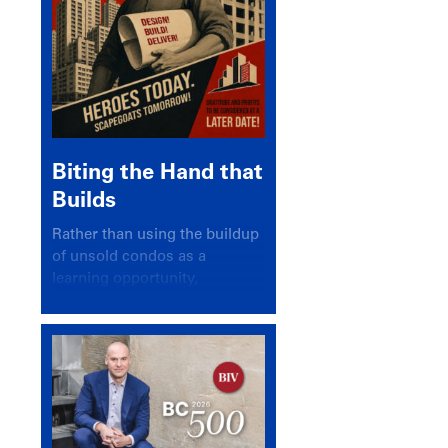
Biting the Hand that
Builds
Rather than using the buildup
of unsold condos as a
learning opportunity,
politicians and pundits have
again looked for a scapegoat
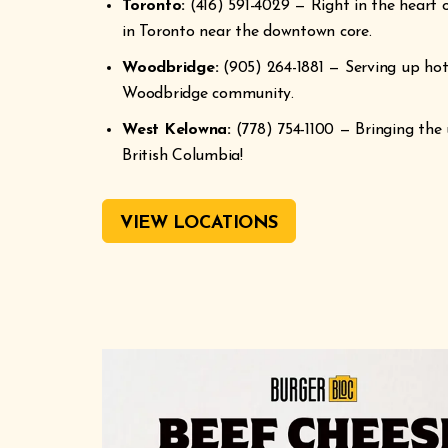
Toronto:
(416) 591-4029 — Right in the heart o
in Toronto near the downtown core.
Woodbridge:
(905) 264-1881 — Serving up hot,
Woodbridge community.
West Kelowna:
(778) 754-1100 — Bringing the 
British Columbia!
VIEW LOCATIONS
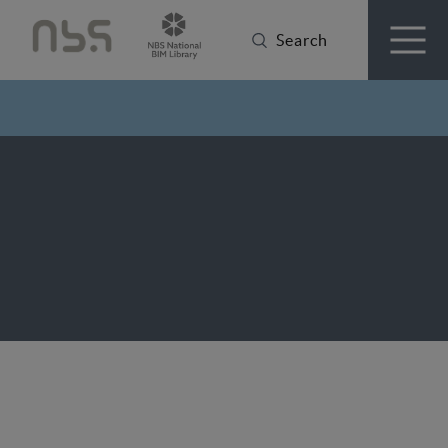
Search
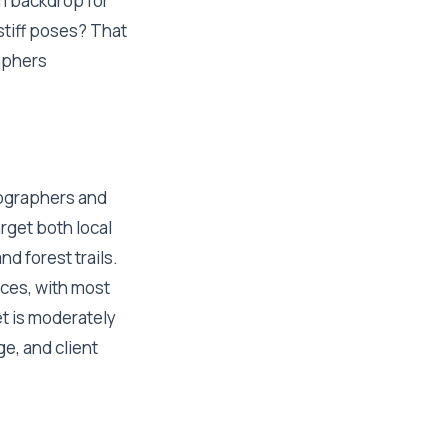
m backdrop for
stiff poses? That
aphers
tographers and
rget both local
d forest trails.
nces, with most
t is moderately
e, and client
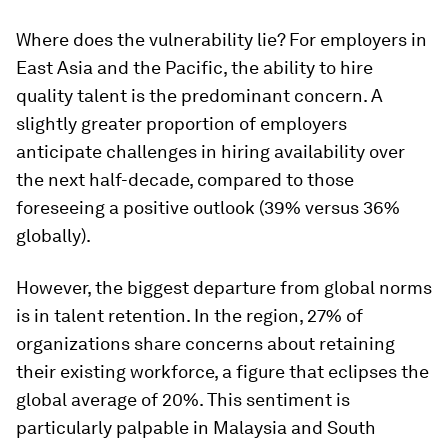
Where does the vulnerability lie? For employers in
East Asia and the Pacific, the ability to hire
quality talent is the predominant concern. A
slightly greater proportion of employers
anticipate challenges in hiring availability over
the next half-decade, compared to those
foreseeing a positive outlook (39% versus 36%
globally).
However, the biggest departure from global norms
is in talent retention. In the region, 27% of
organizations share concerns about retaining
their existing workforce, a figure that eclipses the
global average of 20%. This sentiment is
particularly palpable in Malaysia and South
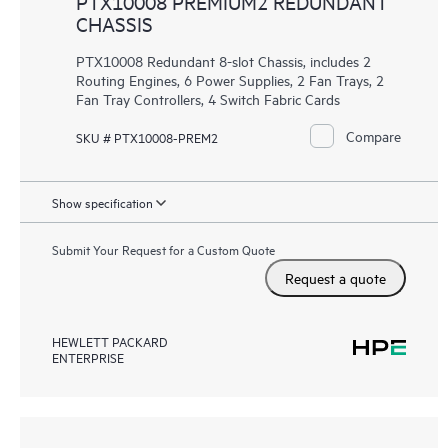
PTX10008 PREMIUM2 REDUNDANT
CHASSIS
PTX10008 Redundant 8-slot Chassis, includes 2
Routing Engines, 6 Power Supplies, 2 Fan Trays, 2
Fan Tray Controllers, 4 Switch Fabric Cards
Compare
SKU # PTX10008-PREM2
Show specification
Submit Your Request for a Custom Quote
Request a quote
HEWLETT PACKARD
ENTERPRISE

-------------------------

TASK PROMPT: From the line with "m backdrop for" up to and including the line with "East Asia and" above, retype every line exactly and nothing more; leave out the pictures.

YOUR SOLUTION:
m backdrop for
stiff poses? That
aphers
tographers and
rget both local
d forest trails.
nces, with most
t is moderately
e, and client
Where does the vulnerability lie? For employers in
East Asia and the Pacific, the ability to hire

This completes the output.